エピローグ 馬鹿犬

 ――こうして、ヘリオスシティで起こった大規模薬物テロは、麻薬取締官十五名、民間死者百三十五名を犠牲に終息した。

 民間死者の内訳は、百十六名が『人間爆弾』となった者たちであり、そこにはヘリオスシティに住む五十一名のホームレスたちも含まれる。そしてそれによりデビルダストに感染した者が十九名。しかしいずれも、麻薬取締官らに適切に処置された。

 今回のテロを主導したとして逮捕されたのは、ハイドラ幹部の男であるゲラルト・シェーファー及び組織の構成員五十名余り。彼らはアイゼンタールを拠点とするハイドラの一組織で、今回の逮捕は組織完全壊滅への重要な足がかりとなるだろう。
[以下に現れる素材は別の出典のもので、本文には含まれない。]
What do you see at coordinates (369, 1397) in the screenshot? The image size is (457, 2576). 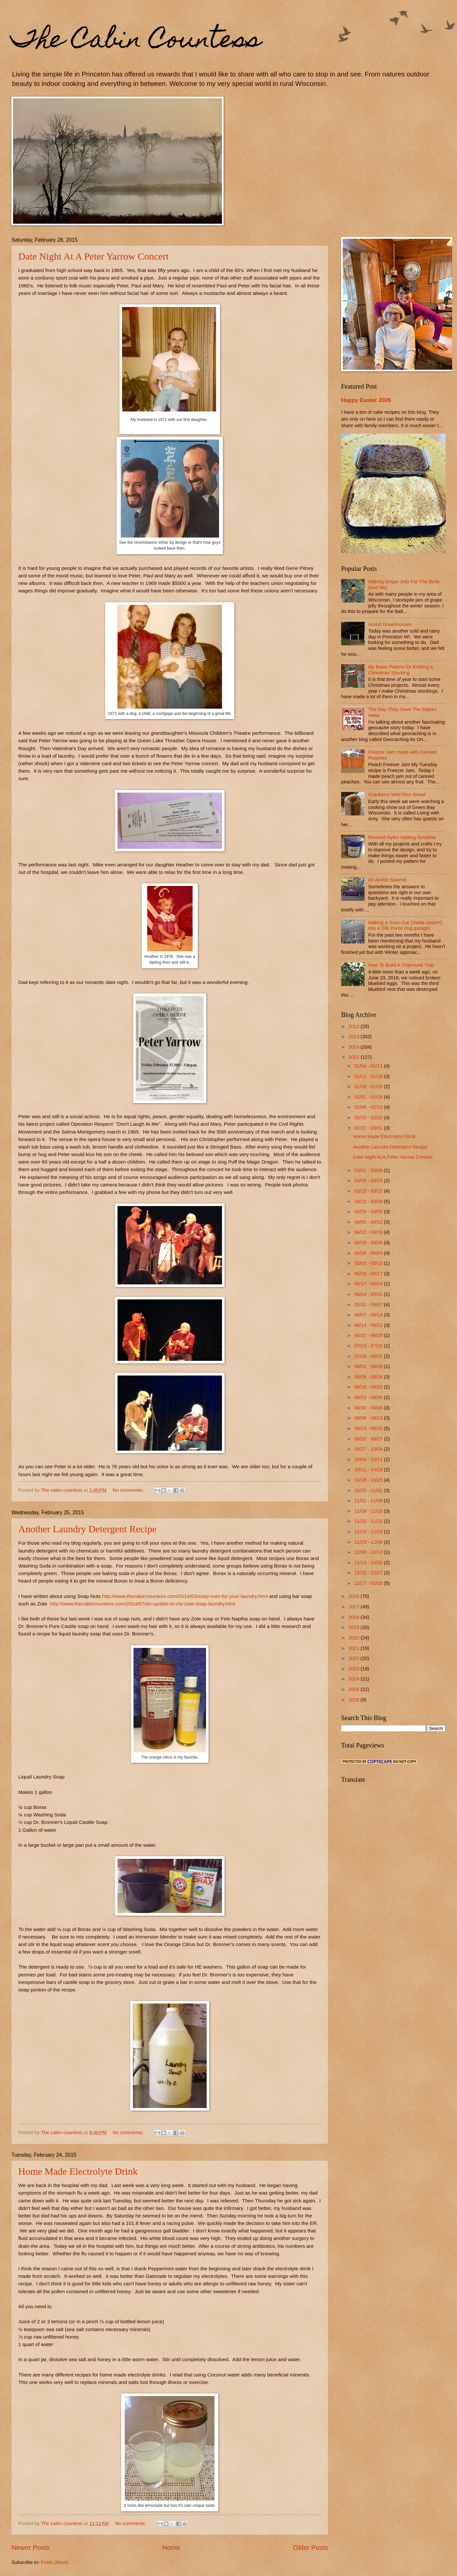 I see `08/23 - 08/30` at bounding box center [369, 1397].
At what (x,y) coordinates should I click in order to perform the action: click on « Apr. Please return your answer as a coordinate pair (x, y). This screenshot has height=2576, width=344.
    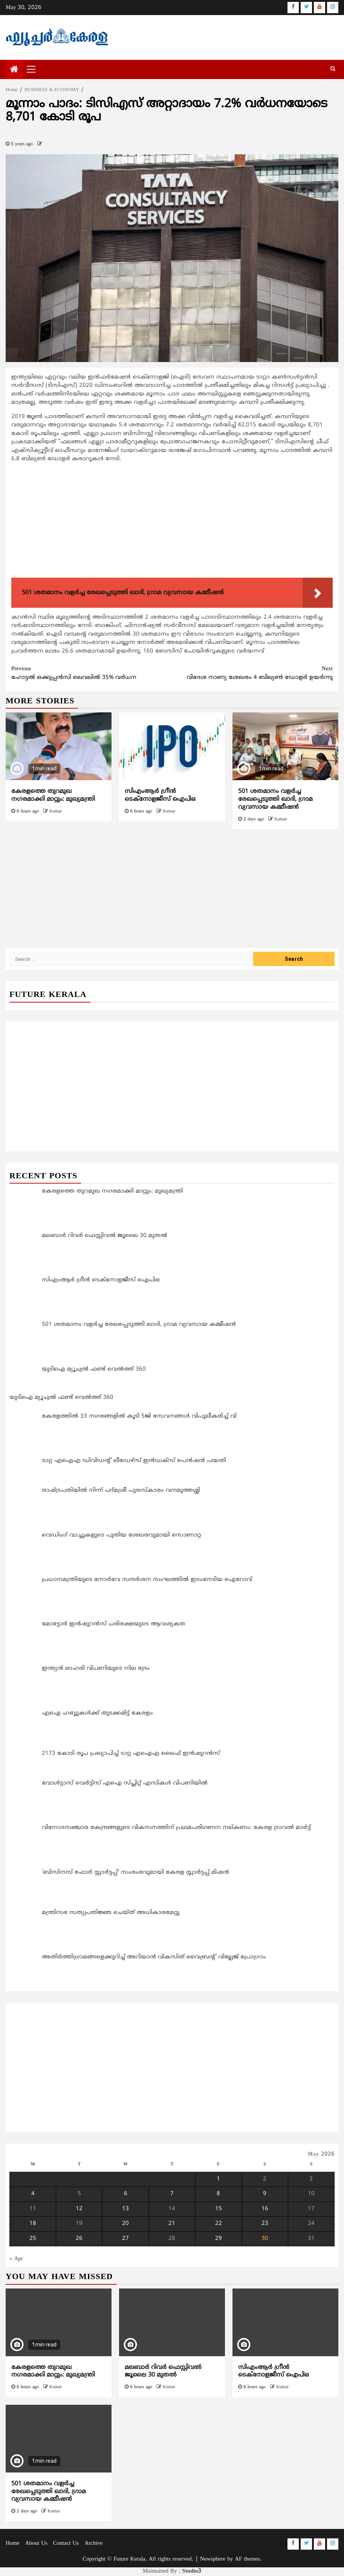     Looking at the image, I should click on (16, 2259).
 そして今回の逮捕により、フリジニアでの薬物被害も多少沈静化するだろうと専門家らは予想している。麻薬取締官らの今後の活躍に期待したいところだ。【ジョージ・スミス】

                         ※写真:マリィ・カーチェス




「くっはーっ! ほら先輩、私の撮った写真! ね? すごいですよね!?」


 時刻は昼過ぎ。

 第二公安署内にある食堂の机で三日前のフリジニア・ミラーを広げて、マリィは目を輝かせていた。その一面にはゲラルト・シェーファー逮捕の現場写真が載り、でかでかと見出しが躍っている。


「もうわかったっての。何度目だ、ったく」


 隣のノックスは疲れた様子で煙草をふかす。いつものごとくだらだら休憩にと思ったが、食堂の入口でマリィと鉢合わせ、掴まってしまったのだ。
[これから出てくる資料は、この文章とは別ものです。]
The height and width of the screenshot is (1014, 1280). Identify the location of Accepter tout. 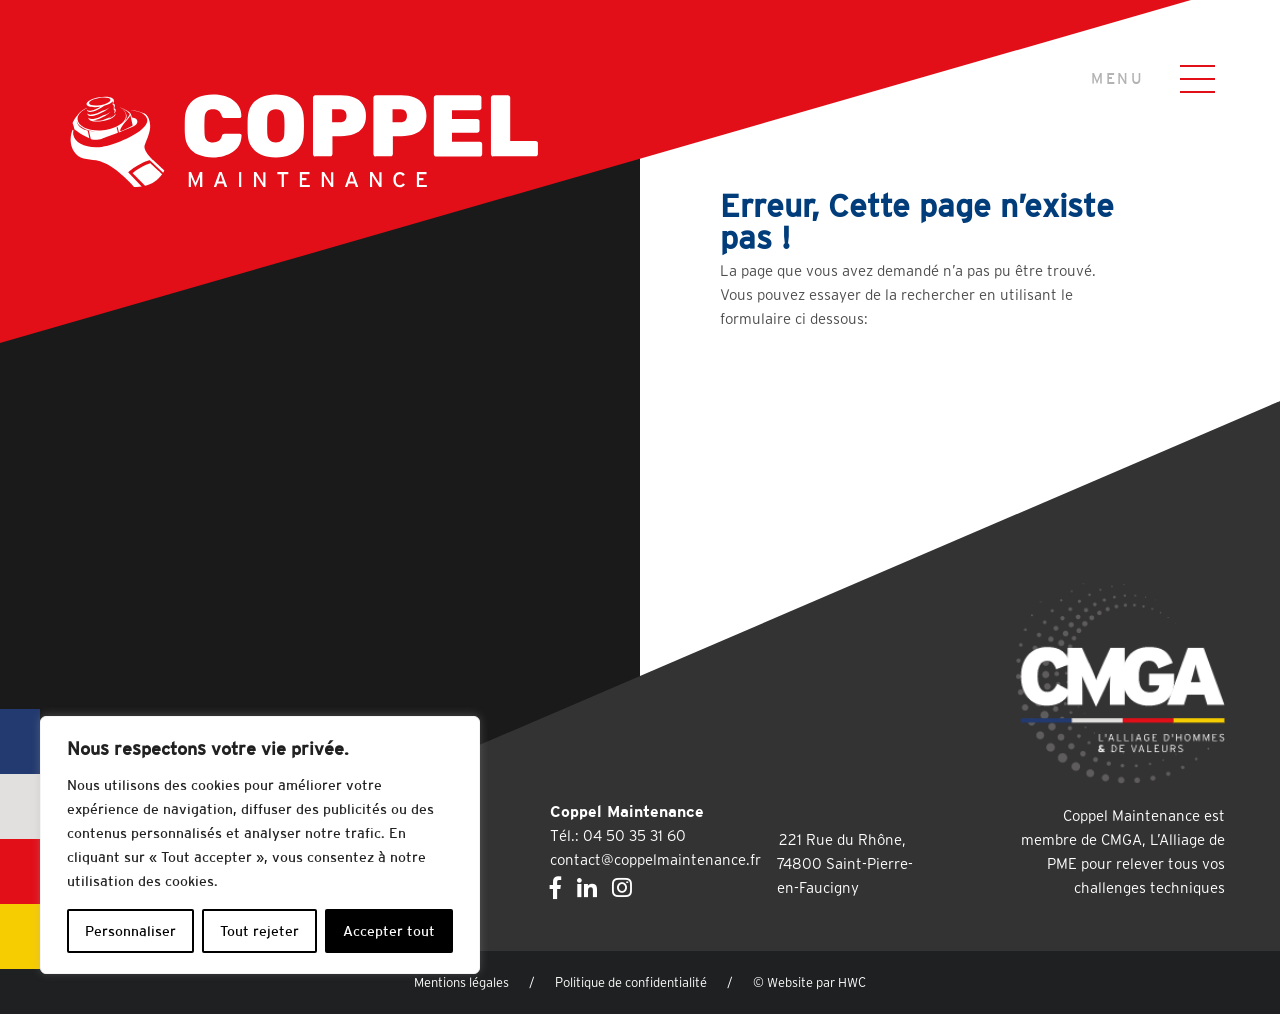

「えーっ、先輩つれなーい。もっと褒めてくださいよぅ」

「あーすごいすごい。立派な後輩を持って俺ぁ幸せだなぁ」

「……昨日も同じ事言いましたよね。もっと真面目にしてください」

「同じ事言ってんのはお前も一緒だろーがっ!」


 思わずツッコみ、ノックスはむすっと頬杖をつく。

 正体がばれたこともあって麻薬取締官を自主的に引退したノックスだったが、まさかそのままフリジニア・ミラーへの移籍を頼まれるとは思っていなかった。仕事を無くしても困るので引き受けたのだが……配属もまさかの同じ場所。ノックスは若干後悔していた。
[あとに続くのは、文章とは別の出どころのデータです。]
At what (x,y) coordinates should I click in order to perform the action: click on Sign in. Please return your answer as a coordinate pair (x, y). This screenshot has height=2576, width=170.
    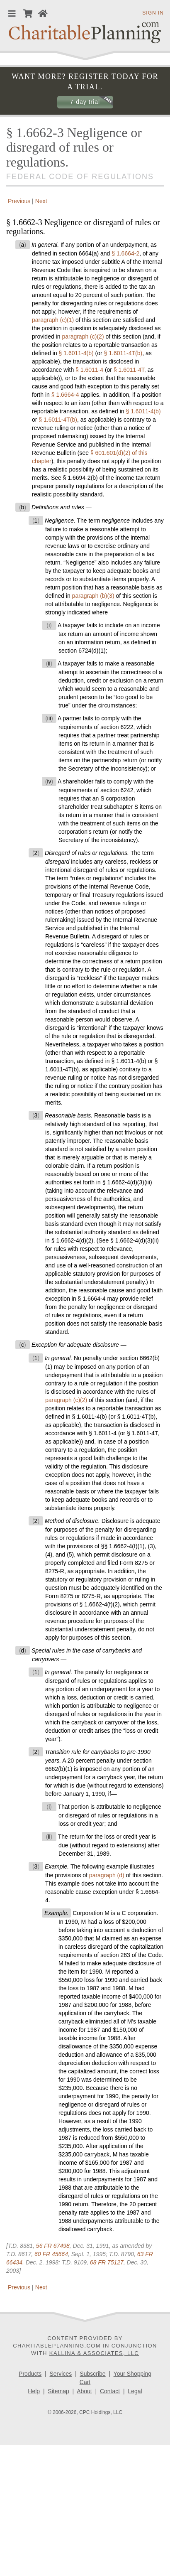     Looking at the image, I should click on (153, 13).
 ちらりと隣を見ると、マリィはまだにやにやして記事と写真を眺めている。が、ある時、マリィは記事に視線を落としたまま口を開いた。


「それにしても先輩が実は麻薬取締官だったなんて……なんか裏切られました」

「……いい記者になるための言葉の勉強だ。そういうのは見直したっつーんだぞ」

「だってあんなちゃらんぽらんな先輩が、実はすごい人だったなんて、すごい人の価値が下がるじゃないですか」

「おい。もっぺん撃ち抜いていいか」


 するとマリィは口を尖らせた。


「やめてくださいー。……あれ結構痛かったんですよ。まだ少し痣になってるし」

「…………」


 彼女の言葉に、ノックスは思わず口を閉ざす。

 そしてしばらくの沈黙の後、あることをマリィに尋ねた。


「なぁ、なんであの時とっさに演技できた?」


 それはずっと聞こうと思っていたが、間が悪くて聞けずにいたことだった。


「俺以外にハイドラの人間もいる、状況もわからねぇなんて状況で死んだふりなんざ、そうそうできねーぞ」


 バーの裏でノックスがマリィに撃ったのは、隠し持っていた同じ型の拳銃に入っていたペイント弾だった。ノックス自作のもので、着弾後の見た目は実弾のそれと見分けがつかない。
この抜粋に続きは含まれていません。